Decommissioning a Stream service node triggers the Kafka partition reassignment. Decommissioning is not a very stable procedure that can fail because of many factors, such as:
- Network issues
- A broker failure during the reassignment
- Existing offline partitions.
To decommission a node, complete one of the following processes, depending on the node status:
Decommissioning a normal or stopped node
If the node is up and normal or stopped, perform the following actions:
- Reassign the partitions.
- Shut down the Kafka cluster.
- To prevent issues when you add the node back in the future, delete data folders.
Note: This operation is allowed only if the decommission does not lead to data loss.
Decommissioning an unavailable node
- If you can bring up the node, when the cluster status returns to normal, run partition reassignment.
- If you cannot bring the node up, warn the users about the data loss (not implemented), and then run partition reassignment.
With enough replicas, you do not need to warn the users about the data loss.
Decommissioning the last node
- Warn the users about the data loss (not implemented).
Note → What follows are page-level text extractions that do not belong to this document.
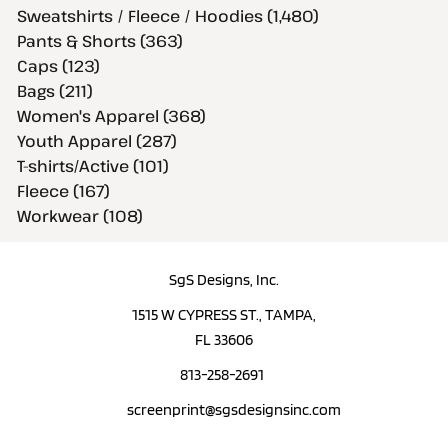
Sweatshirts / Fleece / Hoodies (1,480)
Pants & Shorts (363)
Caps (123)
Bags (211)
Women's Apparel (368)
Youth Apparel (287)
T-shirts/Active (101)
Fleece (167)
Workwear (108)
SgS Designs, Inc.
1515 W CYPRESS ST., TAMPA,
FL 33606
813-258-2691
screenprint@sgsdesignsinc.com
- Remove all metadata topics.
- Remove the Kafka cluster data.
Replacing a node
Replace a node by completing one of the following processes that applies to your scenario:
- If you have an old volume attached, the node starts as a known node that has been temporarily unavailable.
- If you do not have an attached volume, but enough replicas, add the node as a new node.
- If you do not have an attached volume and not enough replicas, add the node as a new node.
Note: If you have two nodes, one of which is in the UNAVAILABLE status, the node that you add gets the JOINING_FAILED status. To resolve that issue, start the unreachable node to recover the data, or decommission the unavailable node.
Replication factor changes
You can configure a preferable replication factor (PRF) in the server settings dialog. The default PRF is 2.
If the number of nodes is less than PRF, the replication factor is set to the number of nodes, and a warning appears on the Stream service landing page.
If the number of nodes is greater than or equal to PRF, the replication factor is set to the PRF value.
For example, if you set the PRF value to 3, the following settings are configured:
- If the number of nodes is 1, the replication factor is set to 1 and a warning appears.
- If the number of nodes is 2, the replication factor is set to 2 and a warning appears.
- If the number of nodes is 3, the replication factor is set to 3.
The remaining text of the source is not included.